When a worker covered by workers’ compensation makes a claim against a third party, the workers’ compensation insurance retains the right to subrogate against any recovery from that third party for all benefits paid to or on behalf of a claimant injured at work. When subrogating for more than basic medical and indemnity benefits, the Texas workers’ compensation subrogation statute provides that “the net amount recovered by a claimant in a third‑party action shall be used to reimburse the carrier for benefits, including medical benefits that have been paid for the compensable injury.” TX Labor Code § 417.002.

In fact, all 50 states provide for similar subrogation. However, none of them precisely outlines which payments or costs paid by a compensation carrier constitute “compensation” and can be recovered. The result is industry-wide confusion and an ongoing debate and argument with claimants’ attorneys over what can and can’t be included in a carrier’s lien for recovery purposes.

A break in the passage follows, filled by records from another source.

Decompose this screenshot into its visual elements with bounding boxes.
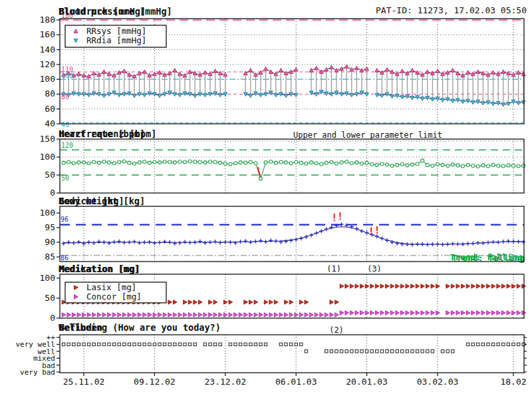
rrdia-markers (62, 91, 526, 107)
triangle-up-marker (446, 71, 450, 75)
triangle-right-marker (102, 313, 106, 317)
y-tick-label: 150 (40, 134, 55, 144)
triangle-right-marker (122, 313, 126, 317)
triangle-up-marker (264, 67, 268, 71)
triangle-up-marker (344, 65, 348, 69)
triangle-right-marker (254, 300, 258, 304)
triangle-right-marker (188, 300, 192, 304)
triangle-right-marker (360, 311, 364, 315)
y-tick-label: 180 (40, 15, 55, 25)
triangle-right-marker (466, 284, 470, 288)
triangle-right-marker (279, 313, 283, 317)
triangle-down-marker (178, 93, 182, 97)
triangle-right-marker (507, 311, 511, 315)
triangle-right-marker (400, 311, 404, 315)
triangle-right-marker (320, 313, 324, 317)
triangle-right-marker (209, 313, 213, 317)
triangle-down-marker (142, 93, 146, 97)
triangle-right-marker (209, 300, 213, 304)
triangle-right-marker (375, 284, 379, 288)
panel-border (60, 335, 524, 373)
wellbeing-markers-very-well (62, 343, 525, 345)
x-axis: 25.11.0209.12.0223.12.0206.01.0320.01.03… (63, 373, 527, 387)
triangle-up-marker (122, 69, 126, 73)
triangle-right-marker (229, 300, 233, 304)
triangle-right-marker (390, 284, 394, 288)
triangle-up-marker (380, 71, 384, 75)
triangle-right-marker (168, 313, 172, 317)
y-tick-label: 160 (40, 29, 55, 39)
bp-legend: RRsys [mmHg]RRdia [mmHg] (65, 25, 166, 47)
triangle-right-marker (213, 313, 217, 317)
triangle-down-marker (158, 94, 162, 98)
medication-series-concor (62, 311, 525, 317)
triangle-right-marker (219, 313, 223, 317)
triangle-right-marker (380, 311, 384, 315)
triangle-down-marker (441, 99, 445, 102)
limit-label: 100 (61, 72, 73, 79)
triangle-right-marker (244, 313, 248, 317)
triangle-right-marker (325, 313, 329, 317)
triangle-right-marker (138, 313, 142, 317)
triangle-down-marker (249, 94, 253, 98)
triangle-right-marker (476, 311, 480, 315)
y-tick-label: 60 (45, 104, 55, 114)
triangle-down-marker (471, 100, 475, 104)
triangle-right-marker (386, 284, 390, 288)
triangle-down-marker (517, 101, 521, 105)
triangle-right-marker (491, 311, 495, 315)
wellbeing-markers-well (305, 350, 454, 353)
triangle-right-marker (335, 300, 339, 304)
triangle-right-marker (203, 313, 207, 317)
triangle-right-marker (411, 311, 415, 315)
triangle-right-marker (128, 313, 132, 317)
triangle-up-marker (385, 67, 389, 71)
footnote-marker: (1) (327, 264, 341, 274)
triangle-right-marker (481, 311, 485, 315)
triangle-right-marker (471, 311, 475, 315)
y-tick-label: 40 (45, 118, 55, 128)
triangle-right-marker (517, 311, 521, 315)
panel-blood-pressure: 1801101008040180160140120100806040RRsys … (40, 6, 526, 128)
triangle-down-marker (87, 93, 91, 97)
triangle-right-marker (497, 311, 501, 315)
triangle-right-marker (153, 313, 157, 317)
y-tick-label: 95 (45, 222, 55, 232)
triangle-right-marker (158, 313, 162, 317)
triangle-right-marker (118, 313, 122, 317)
triangle-right-marker (178, 313, 182, 317)
triangle-right-marker (451, 284, 455, 288)
triangle-right-marker (446, 284, 450, 288)
triangle-right-marker (72, 313, 76, 317)
triangle-down-marker (132, 94, 136, 98)
panel-title-de: Medikation [mg] (59, 264, 140, 274)
triangle-right-marker (416, 311, 420, 315)
triangle-right-marker (396, 284, 400, 288)
triangle-right-marker (269, 313, 273, 317)
triangle-down-marker (259, 93, 263, 97)
triangle-right-marker (380, 284, 384, 288)
triangle-up-marker (466, 71, 470, 75)
triangle-up-marker (213, 69, 217, 73)
triangle-right-marker (299, 313, 303, 317)
triangle-up-marker (340, 67, 344, 71)
triangle-right-marker (491, 284, 495, 288)
triangle-right-marker (198, 313, 202, 317)
triangle-up-marker (365, 67, 369, 71)
triangle-down-marker (390, 95, 394, 99)
triangle-right-marker (466, 311, 470, 315)
triangle-right-marker (375, 311, 379, 315)
legend-label-rrdia: RRdia [mmHg] (86, 35, 146, 45)
triangle-up-marker (420, 73, 424, 77)
triangle-up-marker (325, 67, 329, 71)
triangle-up-marker (309, 69, 313, 73)
triangle-right-marker (451, 311, 455, 315)
y-tick-label: 50 (45, 170, 55, 180)
y-tick-label: 100 (40, 74, 55, 84)
triangle-right-marker (285, 313, 289, 317)
triangle-right-marker (315, 313, 319, 317)
triangle-right-marker (487, 311, 491, 315)
panel-medication: 100500Lasix [mg]Concor [mg](1)(3)Medicat… (40, 264, 526, 323)
triangle-right-marker (340, 311, 344, 315)
triangle-down-marker (481, 101, 485, 105)
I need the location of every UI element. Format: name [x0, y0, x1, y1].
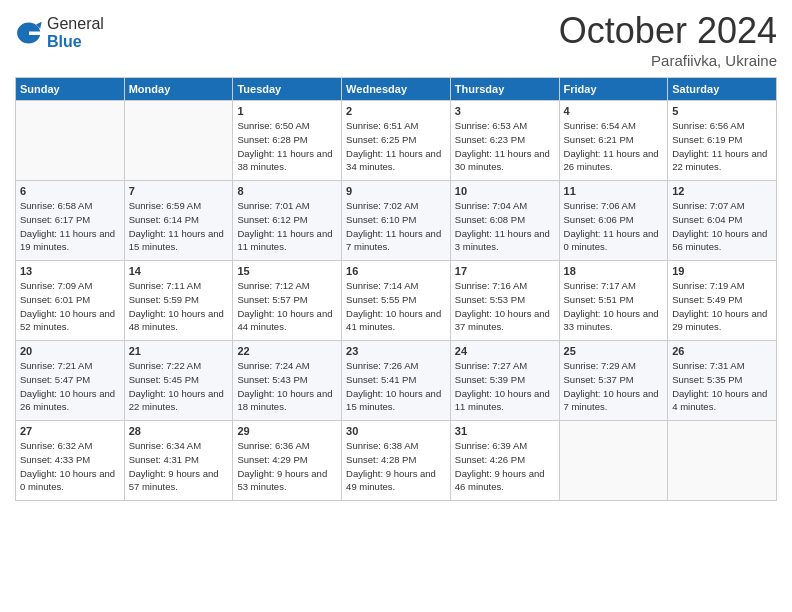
day-cell: 10Sunrise: 7:04 AMSunset: 6:08 PMDayligh…	[450, 181, 559, 261]
page-header: General Blue October 2024 Parafiivka, Uk…	[15, 10, 777, 69]
day-number: 8	[237, 185, 337, 197]
logo: General Blue	[15, 15, 104, 50]
day-number: 5	[672, 105, 772, 117]
day-detail: Sunrise: 7:31 AMSunset: 5:35 PMDaylight:…	[672, 359, 772, 414]
day-number: 19	[672, 265, 772, 277]
logo-text: General Blue	[47, 15, 104, 50]
day-cell: 3Sunrise: 6:53 AMSunset: 6:23 PMDaylight…	[450, 101, 559, 181]
day-number: 31	[455, 425, 555, 437]
day-cell: 30Sunrise: 6:38 AMSunset: 4:28 PMDayligh…	[342, 421, 451, 501]
day-cell: 23Sunrise: 7:26 AMSunset: 5:41 PMDayligh…	[342, 341, 451, 421]
day-number: 14	[129, 265, 229, 277]
day-detail: Sunrise: 6:53 AMSunset: 6:23 PMDaylight:…	[455, 119, 555, 174]
day-detail: Sunrise: 7:02 AMSunset: 6:10 PMDaylight:…	[346, 199, 446, 254]
day-detail: Sunrise: 7:01 AMSunset: 6:12 PMDaylight:…	[237, 199, 337, 254]
day-detail: Sunrise: 7:21 AMSunset: 5:47 PMDaylight:…	[20, 359, 120, 414]
calendar-table: Sunday Monday Tuesday Wednesday Thursday…	[15, 77, 777, 501]
title-block: October 2024 Parafiivka, Ukraine	[559, 10, 777, 69]
day-cell	[559, 421, 668, 501]
day-cell: 14Sunrise: 7:11 AMSunset: 5:59 PMDayligh…	[124, 261, 233, 341]
logo-general: General	[47, 15, 104, 33]
day-cell: 31Sunrise: 6:39 AMSunset: 4:26 PMDayligh…	[450, 421, 559, 501]
col-thursday: Thursday	[450, 78, 559, 101]
col-monday: Monday	[124, 78, 233, 101]
day-number: 17	[455, 265, 555, 277]
day-cell	[668, 421, 777, 501]
day-detail: Sunrise: 6:58 AMSunset: 6:17 PMDaylight:…	[20, 199, 120, 254]
day-cell: 29Sunrise: 6:36 AMSunset: 4:29 PMDayligh…	[233, 421, 342, 501]
day-number: 21	[129, 345, 229, 357]
day-cell: 24Sunrise: 7:27 AMSunset: 5:39 PMDayligh…	[450, 341, 559, 421]
day-cell: 5Sunrise: 6:56 AMSunset: 6:19 PMDaylight…	[668, 101, 777, 181]
day-number: 7	[129, 185, 229, 197]
day-detail: Sunrise: 7:09 AMSunset: 6:01 PMDaylight:…	[20, 279, 120, 334]
week-row-1: 1Sunrise: 6:50 AMSunset: 6:28 PMDaylight…	[16, 101, 777, 181]
day-detail: Sunrise: 7:17 AMSunset: 5:51 PMDaylight:…	[564, 279, 664, 334]
day-cell: 16Sunrise: 7:14 AMSunset: 5:55 PMDayligh…	[342, 261, 451, 341]
day-detail: Sunrise: 7:16 AMSunset: 5:53 PMDaylight:…	[455, 279, 555, 334]
day-number: 18	[564, 265, 664, 277]
day-detail: Sunrise: 6:36 AMSunset: 4:29 PMDaylight:…	[237, 439, 337, 494]
day-detail: Sunrise: 7:22 AMSunset: 5:45 PMDaylight:…	[129, 359, 229, 414]
day-cell: 2Sunrise: 6:51 AMSunset: 6:25 PMDaylight…	[342, 101, 451, 181]
day-number: 4	[564, 105, 664, 117]
day-number: 15	[237, 265, 337, 277]
day-number: 11	[564, 185, 664, 197]
week-row-3: 13Sunrise: 7:09 AMSunset: 6:01 PMDayligh…	[16, 261, 777, 341]
day-cell: 26Sunrise: 7:31 AMSunset: 5:35 PMDayligh…	[668, 341, 777, 421]
day-number: 10	[455, 185, 555, 197]
logo-icon	[15, 19, 43, 47]
day-detail: Sunrise: 6:34 AMSunset: 4:31 PMDaylight:…	[129, 439, 229, 494]
col-tuesday: Tuesday	[233, 78, 342, 101]
week-row-2: 6Sunrise: 6:58 AMSunset: 6:17 PMDaylight…	[16, 181, 777, 261]
day-detail: Sunrise: 7:06 AMSunset: 6:06 PMDaylight:…	[564, 199, 664, 254]
day-cell: 12Sunrise: 7:07 AMSunset: 6:04 PMDayligh…	[668, 181, 777, 261]
page-container: General Blue October 2024 Parafiivka, Uk…	[0, 0, 792, 506]
day-detail: Sunrise: 7:12 AMSunset: 5:57 PMDaylight:…	[237, 279, 337, 334]
week-row-5: 27Sunrise: 6:32 AMSunset: 4:33 PMDayligh…	[16, 421, 777, 501]
day-cell: 18Sunrise: 7:17 AMSunset: 5:51 PMDayligh…	[559, 261, 668, 341]
day-detail: Sunrise: 7:29 AMSunset: 5:37 PMDaylight:…	[564, 359, 664, 414]
day-cell: 7Sunrise: 6:59 AMSunset: 6:14 PMDaylight…	[124, 181, 233, 261]
day-detail: Sunrise: 7:07 AMSunset: 6:04 PMDaylight:…	[672, 199, 772, 254]
day-cell: 21Sunrise: 7:22 AMSunset: 5:45 PMDayligh…	[124, 341, 233, 421]
day-number: 1	[237, 105, 337, 117]
day-number: 26	[672, 345, 772, 357]
day-cell: 8Sunrise: 7:01 AMSunset: 6:12 PMDaylight…	[233, 181, 342, 261]
day-cell: 9Sunrise: 7:02 AMSunset: 6:10 PMDaylight…	[342, 181, 451, 261]
col-friday: Friday	[559, 78, 668, 101]
month-title: October 2024	[559, 10, 777, 52]
day-detail: Sunrise: 6:50 AMSunset: 6:28 PMDaylight:…	[237, 119, 337, 174]
day-number: 13	[20, 265, 120, 277]
day-number: 6	[20, 185, 120, 197]
day-number: 16	[346, 265, 446, 277]
location: Parafiivka, Ukraine	[559, 52, 777, 69]
day-number: 27	[20, 425, 120, 437]
week-row-4: 20Sunrise: 7:21 AMSunset: 5:47 PMDayligh…	[16, 341, 777, 421]
day-cell: 25Sunrise: 7:29 AMSunset: 5:37 PMDayligh…	[559, 341, 668, 421]
day-detail: Sunrise: 6:59 AMSunset: 6:14 PMDaylight:…	[129, 199, 229, 254]
day-cell: 19Sunrise: 7:19 AMSunset: 5:49 PMDayligh…	[668, 261, 777, 341]
day-detail: Sunrise: 7:26 AMSunset: 5:41 PMDaylight:…	[346, 359, 446, 414]
day-detail: Sunrise: 7:14 AMSunset: 5:55 PMDaylight:…	[346, 279, 446, 334]
day-cell: 6Sunrise: 6:58 AMSunset: 6:17 PMDaylight…	[16, 181, 125, 261]
logo-blue: Blue	[47, 33, 104, 51]
col-sunday: Sunday	[16, 78, 125, 101]
day-number: 23	[346, 345, 446, 357]
day-detail: Sunrise: 7:24 AMSunset: 5:43 PMDaylight:…	[237, 359, 337, 414]
day-number: 25	[564, 345, 664, 357]
day-detail: Sunrise: 6:54 AMSunset: 6:21 PMDaylight:…	[564, 119, 664, 174]
day-number: 3	[455, 105, 555, 117]
day-number: 28	[129, 425, 229, 437]
day-detail: Sunrise: 6:39 AMSunset: 4:26 PMDaylight:…	[455, 439, 555, 494]
header-row: Sunday Monday Tuesday Wednesday Thursday…	[16, 78, 777, 101]
day-detail: Sunrise: 6:51 AMSunset: 6:25 PMDaylight:…	[346, 119, 446, 174]
day-number: 22	[237, 345, 337, 357]
day-number: 24	[455, 345, 555, 357]
day-number: 29	[237, 425, 337, 437]
day-cell: 28Sunrise: 6:34 AMSunset: 4:31 PMDayligh…	[124, 421, 233, 501]
col-wednesday: Wednesday	[342, 78, 451, 101]
day-cell	[16, 101, 125, 181]
day-cell: 17Sunrise: 7:16 AMSunset: 5:53 PMDayligh…	[450, 261, 559, 341]
day-detail: Sunrise: 6:32 AMSunset: 4:33 PMDaylight:…	[20, 439, 120, 494]
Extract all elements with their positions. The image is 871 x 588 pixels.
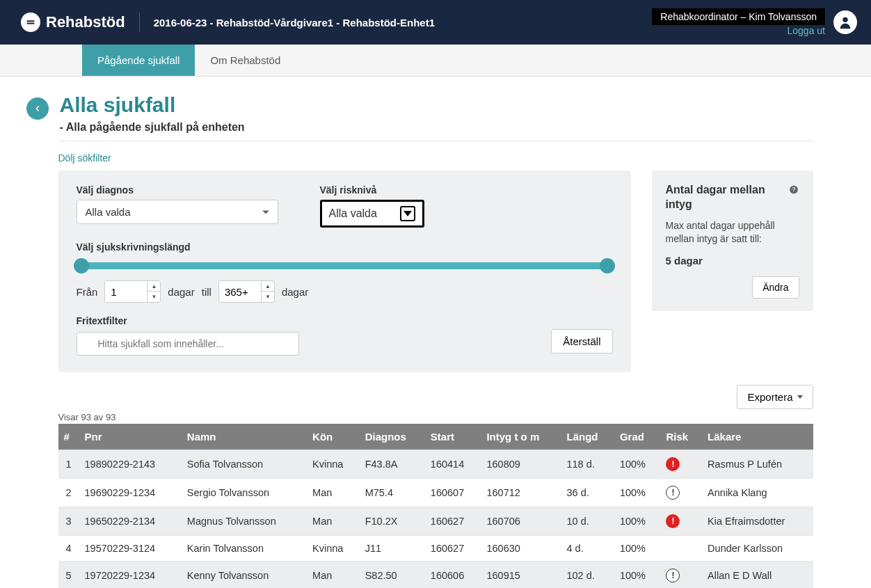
cell-tom: 160706	[481, 507, 561, 536]
cell-langd: 10 d.	[561, 507, 614, 536]
svg-point-2	[842, 17, 847, 22]
cell-grad: 100%	[614, 450, 661, 479]
page-subtitle: - Alla pågående sjukfall på enheten	[60, 121, 245, 134]
col-intyg-tom[interactable]: Intyg t o m	[481, 424, 561, 450]
cell-kon: Kvinna	[307, 536, 360, 562]
cell-index: 2	[58, 479, 79, 507]
result-count: Visar 93 av 93	[58, 412, 813, 422]
svg-text:?: ?	[792, 186, 796, 193]
cell-grad: 100%	[614, 479, 661, 507]
cell-grad: 100%	[614, 507, 661, 536]
breadcrumb: 2016-06-23 - Rehabstöd-Vårdgivare1 - Reh…	[154, 17, 435, 29]
cell-lakare: Dunder Karlsson	[702, 536, 813, 562]
user-icon	[838, 15, 853, 30]
to-step-down[interactable]: ▼	[262, 292, 274, 302]
cell-start: 160627	[425, 507, 481, 536]
col-index[interactable]: #	[58, 424, 79, 450]
cell-kon: Man	[307, 562, 360, 589]
table-row[interactable]: 219690229-1234Sergio TolvanssonManM75.41…	[58, 479, 813, 507]
cell-pnr: 19650229-2134	[79, 507, 182, 536]
from-step-down[interactable]: ▼	[147, 292, 160, 302]
export-button[interactable]: Exportera	[737, 385, 813, 409]
length-filter-label: Välj sjukskrivningslängd	[77, 241, 191, 253]
col-pnr[interactable]: Pnr	[79, 424, 182, 450]
table-row[interactable]: 519720229-1234Kenny TolvanssonManS82.501…	[58, 562, 813, 589]
avatar[interactable]	[833, 10, 857, 34]
col-start[interactable]: Start	[425, 424, 481, 450]
from-input[interactable]	[105, 281, 147, 302]
col-kon[interactable]: Kön	[307, 424, 360, 450]
cell-diagnos: J11	[360, 536, 425, 562]
filter-panel: Välj diagnos Alla valda Välj risknivå Al…	[58, 170, 631, 372]
to-step-up[interactable]: ▲	[262, 281, 274, 292]
freetext-input[interactable]	[77, 332, 299, 356]
cell-langd: 102 d.	[561, 562, 614, 589]
cell-risk: !	[660, 562, 702, 589]
toggle-filter-link[interactable]: Dölj sökfilter	[58, 152, 111, 164]
col-risk[interactable]: Risk	[660, 424, 702, 450]
days-between-desc: Max antal dagar uppehåll mellan intyg är…	[666, 219, 799, 246]
cell-tom: 160915	[481, 562, 561, 589]
help-icon[interactable]: ?	[789, 184, 799, 195]
tab-om-rehabstod[interactable]: Om Rehabstöd	[195, 45, 296, 76]
tabs-bar: Pågående sjukfall Om Rehabstöd	[0, 45, 871, 77]
chevron-down-icon	[400, 206, 415, 221]
cell-risk	[660, 536, 702, 562]
risk-high-icon: !	[666, 514, 680, 528]
table-row[interactable]: 119890229-2143Sofia TolvanssonKvinnaF43.…	[58, 450, 813, 479]
cell-pnr: 19570229-3124	[79, 536, 182, 562]
logo-icon	[21, 13, 40, 32]
col-grad[interactable]: Grad	[614, 424, 661, 450]
length-slider[interactable]	[77, 262, 613, 269]
cell-index: 3	[58, 507, 79, 536]
risk-low-icon: !	[666, 569, 680, 582]
cell-index: 4	[58, 536, 79, 562]
days-between-panel: Antal dagar mellan intyg ? Max antal dag…	[652, 170, 813, 311]
col-lakare[interactable]: Läkare	[702, 424, 813, 450]
days-label-1: dagar	[168, 286, 194, 298]
cell-tom: 160712	[481, 479, 561, 507]
logo[interactable]: Rehabstöd	[21, 13, 125, 32]
table-header-row: # Pnr Namn Kön Diagnos Start Intyg t o m…	[58, 424, 813, 450]
cell-kon: Man	[307, 479, 360, 507]
cell-diagnos: S82.50	[360, 562, 425, 589]
risk-select-value: Alla valda	[329, 207, 377, 220]
freetext-filter-label: Fritextfilter	[77, 315, 127, 326]
logout-link[interactable]: Logga ut	[652, 25, 825, 36]
cell-namn: Sergio Tolvansson	[182, 479, 307, 507]
from-label: Från	[77, 286, 98, 298]
diagnosis-select[interactable]: Alla valda	[77, 200, 278, 224]
from-stepper[interactable]: ▲ ▼	[104, 280, 161, 303]
col-namn[interactable]: Namn	[182, 424, 307, 450]
back-button[interactable]	[26, 97, 49, 120]
risk-select[interactable]: Alla valda	[320, 200, 424, 228]
cell-index: 5	[58, 562, 79, 589]
cell-start: 160607	[425, 479, 481, 507]
table-row[interactable]: 319650229-2134Magnus TolvanssonManF10.2X…	[58, 507, 813, 536]
cell-risk: !	[660, 450, 702, 479]
days-between-value: 5 dagar	[666, 255, 799, 267]
cell-kon: Kvinna	[307, 450, 360, 479]
reset-button[interactable]: Återställ	[551, 329, 612, 353]
risk-low-icon: !	[666, 486, 680, 500]
cell-tom: 160809	[481, 450, 561, 479]
col-diagnos[interactable]: Diagnos	[360, 424, 425, 450]
cell-index: 1	[58, 450, 79, 479]
cell-lakare: Annika Klang	[702, 479, 813, 507]
to-stepper[interactable]: ▲ ▼	[218, 280, 275, 303]
table-row[interactable]: 419570229-3124Karin TolvanssonKvinnaJ111…	[58, 536, 813, 562]
export-label: Exportera	[747, 391, 792, 403]
cell-langd: 36 d.	[561, 479, 614, 507]
slider-handle-from[interactable]	[74, 258, 89, 273]
cell-namn: Kenny Tolvansson	[182, 562, 307, 589]
slider-handle-to[interactable]	[600, 258, 615, 273]
cell-langd: 118 d.	[561, 450, 614, 479]
from-step-up[interactable]: ▲	[147, 281, 160, 292]
tab-pagaende-sjukfall[interactable]: Pågående sjukfall	[82, 45, 195, 76]
to-input[interactable]	[219, 281, 261, 302]
cell-langd: 4 d.	[561, 536, 614, 562]
cell-pnr: 19690229-1234	[79, 479, 182, 507]
col-langd[interactable]: Längd	[561, 424, 614, 450]
change-days-button[interactable]: Ändra	[752, 276, 799, 299]
title-divider	[58, 141, 813, 141]
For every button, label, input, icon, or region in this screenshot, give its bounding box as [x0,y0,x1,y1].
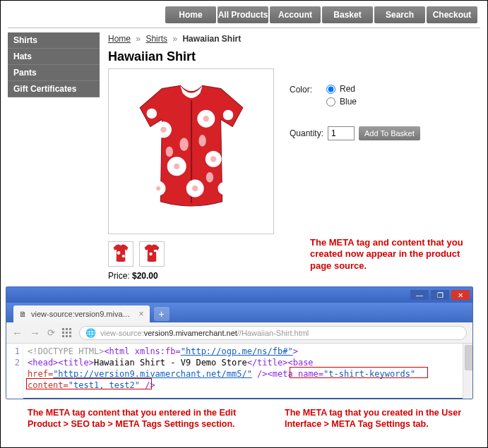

In addition to medical expenses, death benefits, funeral costs and/or indemnity benefits for lost wages and loss of earning capacity resulting from a compensable injury, workers’ compensation insurance carriers also expend considerable dollars for case management costs, medical bill audit fees, rehabilitation benefits, nurse case worker fees, and other similar fees. They also incur other expenses in conjunction with the handling and adjusting of workers’ compensation claims. Workers’ compensation carriers typically assert, of course, that, they are entitled to reimbursement for such expenditures when it recovers its workers’ compensation lien. Injured workers and their attorneys disagree.